# Registration of house purchase in RSA



## shumifan49 (Sep 18, 2013)

I am moving to RSA arriving on 4/10/2014. My household contents are being shipped on 2/10/2014 and will take roughly 6 weeks to arrive according to movers.
My problem:

I am being told that if I buy a house in RSA the registration process will take 4-8 months. This means I will have to leave the move in storage for that time and rent somewhere. Does anybody have REAL experience of how long the registration process takes. As this might vary by area it might be pertinent that I am moving to Roodepoort area. I know I can try to negotiate 'occupational rent', but these rental figures tend to be very high compared to normal rental. Note that the purchase will be cash with no mortgage.
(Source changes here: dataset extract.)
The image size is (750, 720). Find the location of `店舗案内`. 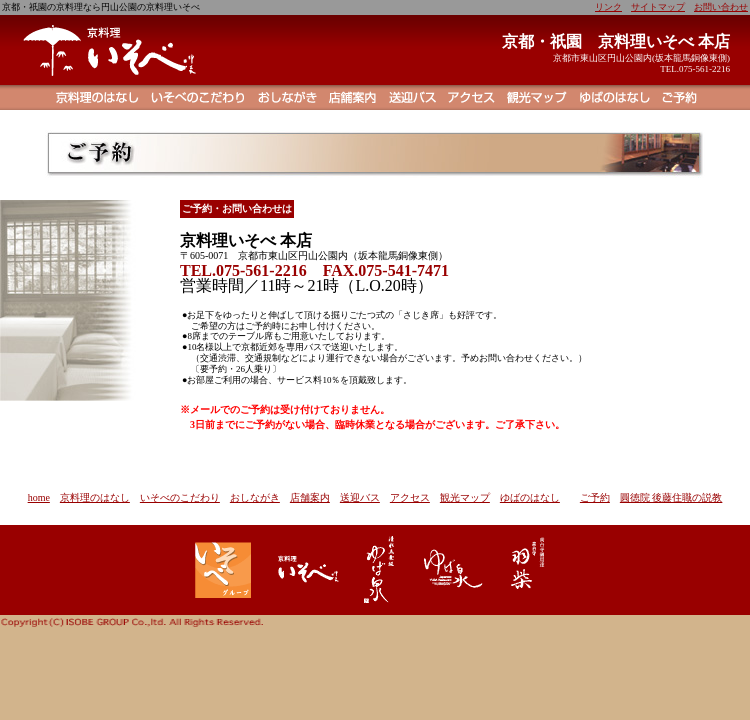

店舗案内 is located at coordinates (310, 497). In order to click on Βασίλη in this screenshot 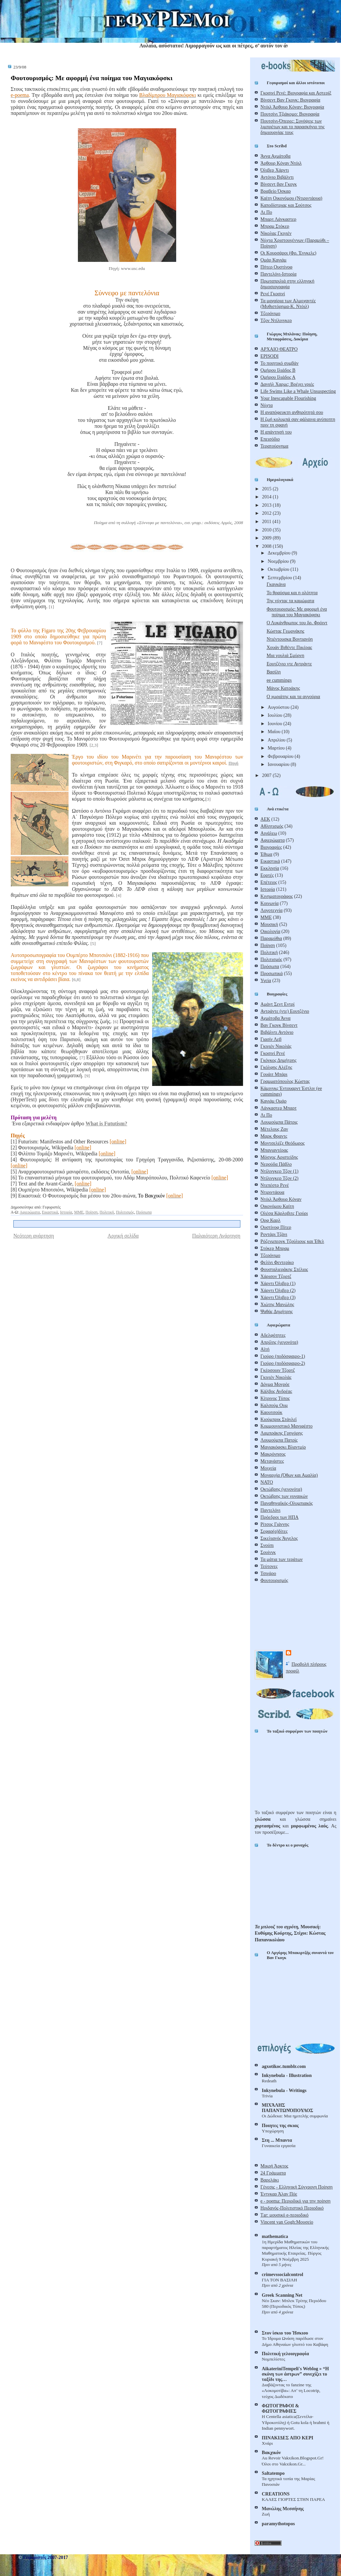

Others have told me that registration takes 4-6 weeks, so I don't know who to believe.

Any comments appreciated.

Also could anybody PM me a reliable conveyancing lawyer to use.


----------



## shumifan49 (Sep 18, 2013)

Anybody?


----------



## noriki (Jul 14, 2014)

are you buying cash or bank bond ?
if it is cash good attorney make it in 4 weeks 
i bough a house last year cash took 6 weeks to be registered


----------



## neilkennedy (Oct 21, 2013)

We did this last year - 4-6 weeks is realistic


----------



## shumifan49 (Sep 18, 2013)

Thanks for your replies.
It will be a cash purchase, so I'm hoping 4-6 weeks then.


----------



## Saartjie (Mar 1, 2010)

shumifan49 said:


> Thanks for your replies.
> It will be a cash purchase, so I'm hoping 4-6 weeks then.


Hi,
The registration time depends upon where you are buying. Some places are really quick, we bought our house in August last year and the registration took exactly 13 working days. I know people who have bought in other areas who have waited several months. If you use a Conveyancer who is familiar with your particular area they should be able to give you an indication as to how long it usually takes.


----------